Seriously, I begged you not to buy the 42oz slurpee at the last gas station. I announced three times that this was the last chance to use the facilities for at least an hour. But, alas, it’s come to this, and now you’re going to either be miserable for the next hour, or have to pee behind a sage bush.

5. Ask us where the bathroom is at every stop.

Tour guides are pretty knowledgeable. But even we don’t know where the bathroom is in every gas station, museum, visitors center, hotel lobby, supermarket, and campsite between New York and Los Angeles.

6. Disrespect the national parks.

We’re standing at the rim of the Grand Canyon, overlooking one of the most awe-inspiring vistas in the world…and all you can talk about is how excited you are to get to Vegas? We only have one day in Zion, and you decide you’re going to catch up on sleep instead of seeing the park? Our national parks are a major source of pride. So I expect an appropriate amount of awe and reverence.

7. Try to sneakily take your seatbelt off.

Yeah, I can see you in the rearview mirror. You probably don’t know this, but if a cop sees you in my tour van without a seatbelt, I’m the one who gets the ticket. I don’t care how many times you swear you’ll pay it.

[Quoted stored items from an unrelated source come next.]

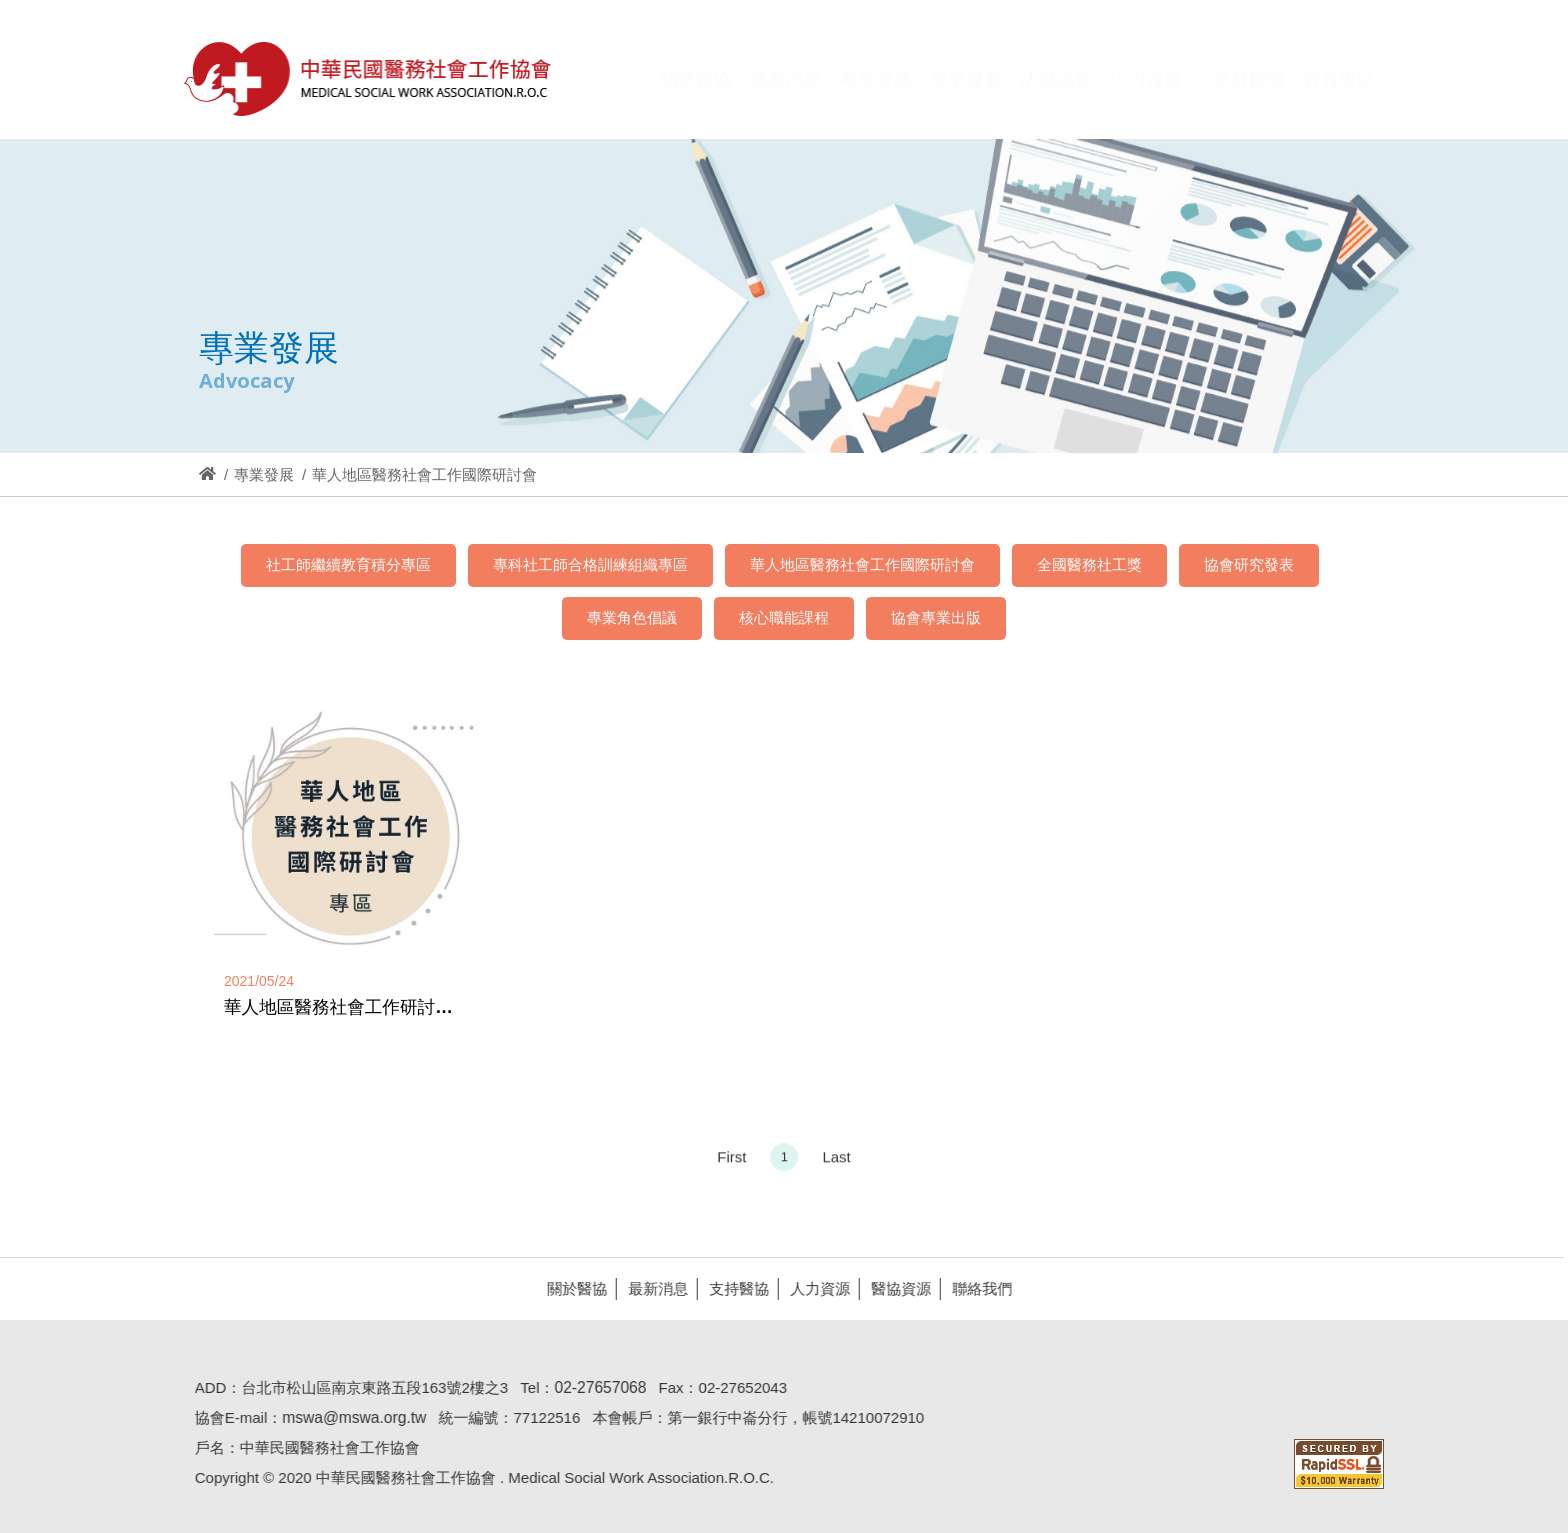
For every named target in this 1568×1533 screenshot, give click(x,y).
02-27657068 (594, 1387)
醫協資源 (895, 1288)
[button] (1152, 93)
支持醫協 (733, 1288)
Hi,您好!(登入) (1205, 47)
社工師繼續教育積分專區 (348, 564)
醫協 (369, 78)
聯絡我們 (976, 1288)
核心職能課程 (784, 617)
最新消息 (652, 1288)
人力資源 (814, 1288)
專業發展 (264, 474)
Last (836, 1162)
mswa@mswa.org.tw (348, 1417)
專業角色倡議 (632, 617)
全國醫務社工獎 (1089, 564)
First (731, 1162)
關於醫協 (571, 1288)
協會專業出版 (936, 617)
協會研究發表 (1249, 564)
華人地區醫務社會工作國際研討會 (862, 564)
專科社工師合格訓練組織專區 (590, 564)
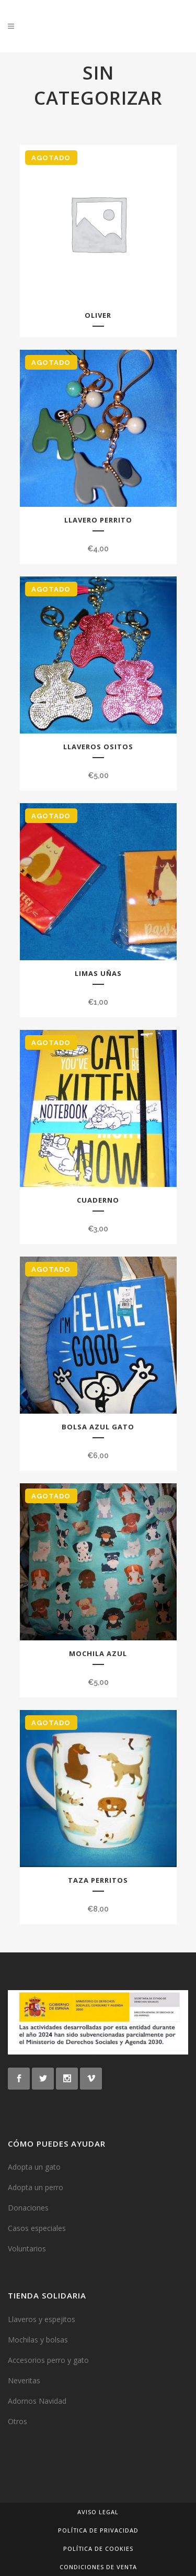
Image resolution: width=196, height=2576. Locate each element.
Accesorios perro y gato (48, 2360)
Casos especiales (37, 2228)
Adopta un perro (35, 2187)
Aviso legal (98, 2512)
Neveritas (24, 2380)
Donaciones (28, 2208)
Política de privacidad (98, 2530)
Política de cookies (98, 2548)
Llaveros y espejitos (41, 2319)
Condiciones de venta (98, 2567)
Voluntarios (27, 2248)
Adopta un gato (34, 2167)
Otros (17, 2421)
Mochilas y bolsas (38, 2340)
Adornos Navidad (37, 2401)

Please just suck it up and wear your seatbelt.

8. Completely miss the point of the “adventure” in “adventure travel.”

If you think that missing our dinner reservation because the trailer got stuck in the mud is going to ruin the trip, or you’re concerned about whether or not you can buy bottled water in Yellowstone, you’re missing the point.

Travel is about being spontaneous, and finding joy in the unexpected. It’s not the highlights on the itinerary that will make a trip great. It’s the little moments in between; it’s the friendships that form, and the crazy conversations that happen when 12 people from eight different countries are packed in a van for 3,000 miles. It’s the inflatable alien from Roswell that always got its own seat in the van, the freak lightning storm that forced us all to spend the night in a campsite’s arcade room, the drunk Mississippian who brought us a cooler of crayfish and a jug of moonshine at 1am.

It’s about sharing an adventure with an awesome group of people.